The trend is clear: inflation is cooling in America.
The Federal Reserve’s preferred measure of inflation showed that price increases continued to moderate in November, providing another welcome indication that the period of painfully high prices has peaked.
The Personal Consumer Expenditures, or PCE, price index rose 5.5% in November from a year earlier, the Commerce Department reported Friday. This is less than in October, when prices increased by 6.1% per year.
In November alone, prices rose only 0.1% compared to October.
Core PCE, which excludes the volatile food and energy categories, rose 4.7% year-on-year and 0.2% on a monthly basis, in line with expectations of economists polled by Refinitiv. .
The annual increases in both PCE inflation indices hit their lowest levels since October 2021 and follow continued declines in other inflation indicators, such as the consumer price index and the index of producer price.
The PCE, especially the core measure, is the Fed’s preferred inflation gauge because it provides a more complete picture of costs to consumers.
Friday’s report also showed that spending continued to rise in November, but at a much slower pace than in previous months. Spending rose 0.1% in November from 0.8% the previous month. Personal income rose 0.4% in November, compared to 0.7% in October.
November’s PCE report, the last major inflation gauge released in 2022, provided a snapshot of an economy in transition. Tasked with reining in the highest inflation since the early 1980s, the Fed undertook a series of dramatic interest rate hikes to stifle demand.
In its seven meetings starting in March, the central bank’s policy arm raised its benchmark interest rate by a cumulative 4.25 percentage points. The sharp rise in rates has begun to ripple through the economy, with its effects first showing in areas such as real estate, where mortgage rates were at 6.27% this week, more than double the rate observed last year around this time, according to Freddie Mac Data.
“The economy is moving in the right direction from the Federal Reserve’s perspective at the end of 2022, but not fast enough,” Gus Faucher, chief economist at PNC Financial Services, said in a statement. “Rising interest rates are weighing on consumer spending, especially for durable goods, and inflation is slowing.”
Inflation has moderated in recent months, particularly on items such as goods, as supply chain bottlenecks have eased and consumers have concentrated their spending more on areas such as leisure and hospitality.
However, inflation in the services sector has been a little “sticky” and has not calmed down as quickly. Friday’s PCE report showed the services index posted a monthly increase of 0.4% – unchanged from October’s rate – and a year-on-year increase of more than 11%, noted Faucher.
While much of the inflation in services is driven by housing costs, which are rapidly reversing, the Fed worries that strong wage growth will fuel persistent increases in services prices and inflation. overall, he added.
“The Federal Open Market Committee will continue to raise the federal funds rate in early 2023 until it becomes more evident that the labor market is cooling and wage growth and services inflation slow to longer lasting beats,” he added.
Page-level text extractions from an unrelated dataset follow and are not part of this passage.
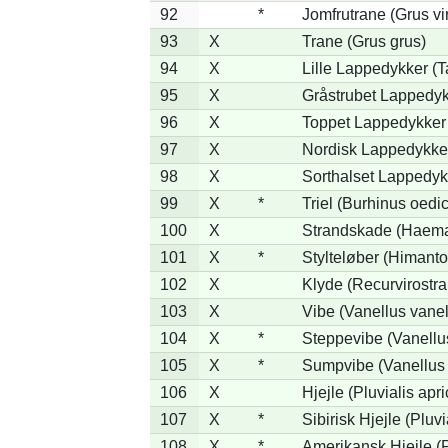
92
*
Jomfrutrane (Grus vi
93
X
Trane (Grus grus)
94
X
Lille Lappedykker (Ta
95
X
Gråstrubet Lappedyk
96
X
Toppet Lappedykker 
97
X
Nordisk Lappedykker
98
X
Sorthalset Lappedykk
99
X
*
Triel (Burhinus oed
100
X
Strandskade (Haema
101
X
*
Stylteløber (Himant
102
X
Klyde (Recurvirostra
103
X
Vibe (Vanellus vanel
104
X
*
Steppevibe (Vanellu
105
X
*
Sumpvibe (Vanellus 
106
X
Hjejle (Pluvialis apri
107
X
*
Sibirisk Hjejle (Pluvi
108
X
*
Amerikansk Hjejle (P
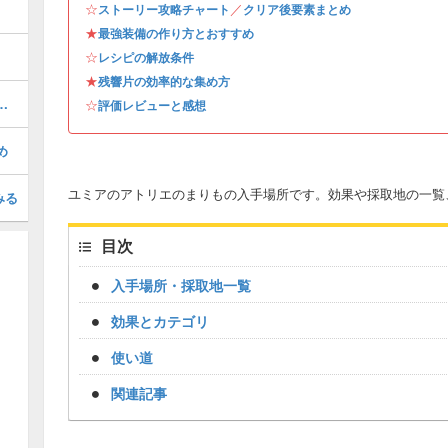
☆
／
ストーリー攻略チャート
クリア後要素まとめ
★
最強装備の作り方とおすすめ
☆
レシピの解放条件
★
残響片の効率的な集め方
のドロップアイテムと出現場所
☆
評価レビューと感想
め
ユミアのアトリエのまりもの入手場所です。効果や採取地の一覧
みる
目次
入手場所・採取地一覧
効果とカテゴリ
使い道
関連記事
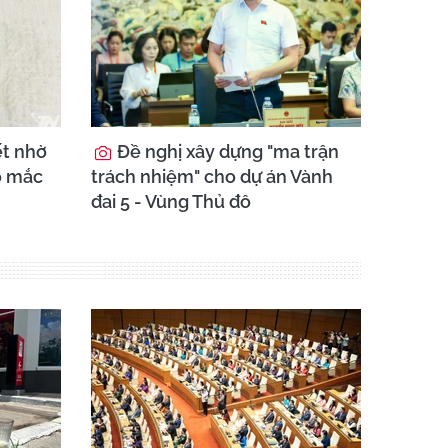
ết nhờ
Đề nghị xây dựng "ma trận
o mắc
trách nhiệm" cho dự án Vành
đai 5 - Vùng Thủ đô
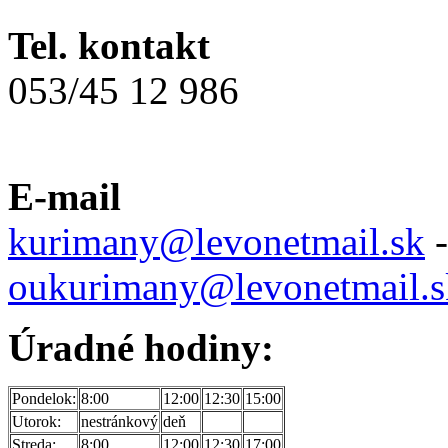
Tel. kontakt
053/45 12 986
E-mail
kurimany@levonetmail.sk
-
oukurimany@levonetmail.s
Úradné hodiny:
Pondelok:
8:00
12:00
12:30
15:00
Utorok:
nestránkový
deň
Streda:
8:00
12:00
12:30
17:00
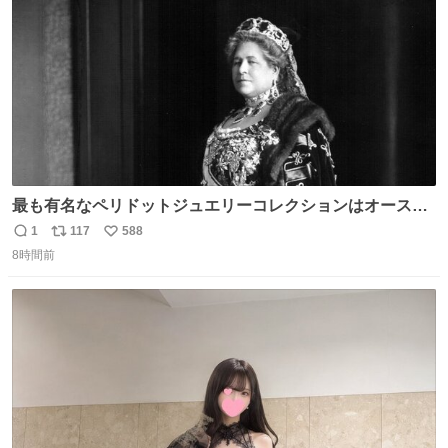
数
最も有名なペリドットジュエリーコレクションはオースト
リア大公妃イザベラが所有していたもの。一時期キッチン
1
117
588
返
リ
い
ペーパーに包んで保管されていたことに衝撃💥を受けた。
8時間前
信
ポ
い
数
ス
ね
ト
数
数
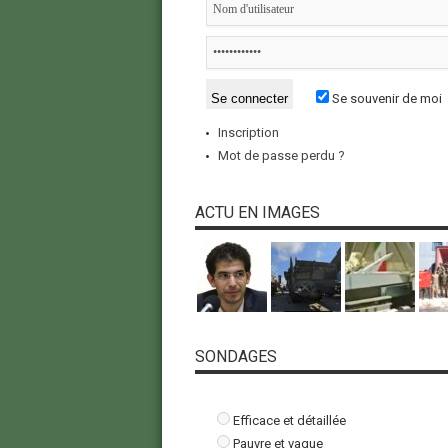
Se souvenir de moi
Inscription
Mot de passe perdu ?
ACTU EN IMAGES
SONDAGES
Efficace et détaillée
Pauvre et vague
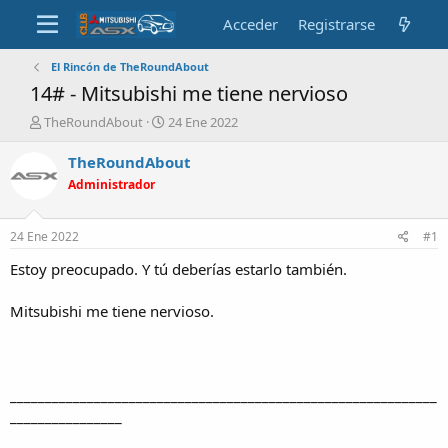
Acceder
Registrarse
El Rincón de TheRoundAbout
14# - Mitsubishi me tiene nervioso
A
F
TheRoundAbout
24 Ene 2022
u
e
t
c
TheRoundAbout
o
h
Administrador
r
a
d
e
24 Ene 2022
#1
i
n
Estoy preocupado. Y tú deberías estarlo también.
i
c
Mitsubishi me tiene nervioso.
i
o
_____________________________________________________________
________________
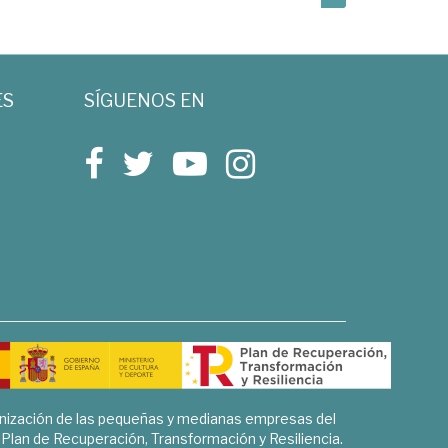
ES
SÍGUENOS EN
rnización de las pequeñas y medianas empresas del
l Plan de Recuperación, Transformación y Resiliencia.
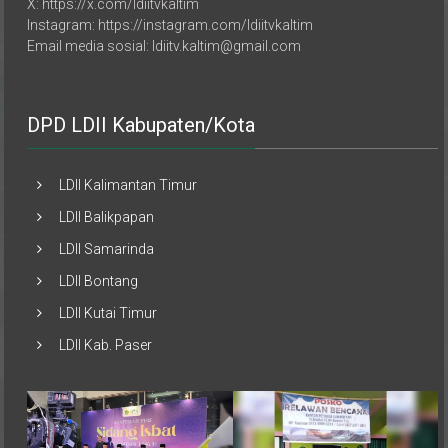
X: https://x.com/ldiitvkaltim
Instagram: https://instagram.com/ldiitvkaltim
Email media sosial: ldiitv.kaltim@gmail.com
DPD LDII Kabupaten/Kota
LDII Kalimantan Timur
LDII Balikpapan
LDII Samarinda
LDII Bontang
LDII Kutai Timur
LDII Kab. Paser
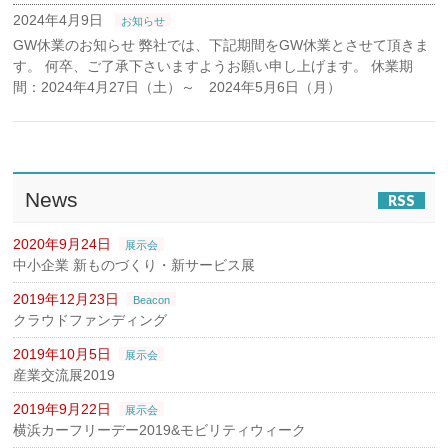
2024年4月9日
お知らせ
GW休業のお知らせ 弊社では、下記期間をGW休業とさせて頂きま
す。 何卒、ご了承下さいますようお願い申し上げます。 休業期
間：2024年4月27日（土）～ 2024年5月6日（月）
News
RSS
2020年9月24日
展示会
中小企業 新ものづくり・新サービス展
2019年12月23日
Beacon
クラウドファンディング
2019年10月5日
展示会
産業交流展2019
2019年9月22日
展示会
横浜カーフリーデー2019&モビリティウィーク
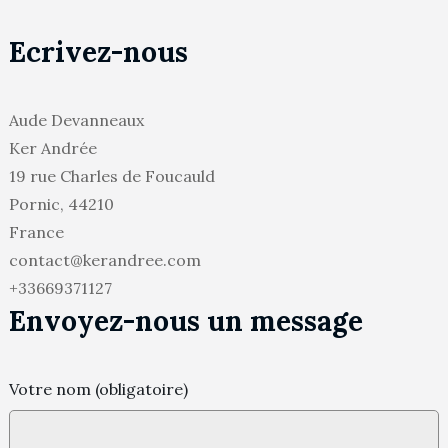
Ecrivez-nous
Aude Devanneaux
Ker Andrée
19 rue Charles de Foucauld
Pornic
,
44210
France
contact@kerandree.com
+33669371127
Envoyez-nous un message
Votre nom (obligatoire)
The Fed’s latest economic projections released last week showed board members expecting inflation to stay slightly higher for longer than expected. Fed board members now expect PCE inflation to end 2023 at 3.1% and core PCE to end next year at 3.5%, above the central bank target rate of 2%.
A separate Commerce Department report released on Friday showed new orders for manufactured goods fell 2.1% in November, the biggest monthly drop since the start of the pandemic.
Transportation equipment, particularly new orders for aircraft and non-military parts, led the decline, according to the report. Excluding transport, new orders increased by 0.2%.
Shipments rose 0.2% in November, after rising 0.4% in October.
“Orders for core durable goods slowed but did not contract, reflecting growing unease about the economy,” said Diane Swonk, chief economist at KPMG, tweeted Friday after the report was released. “Manufacturing activity has started to contract and the preliminary reading for December suggests that it will contract further at the end of the year. A cold winter expected for the manufacturing sector.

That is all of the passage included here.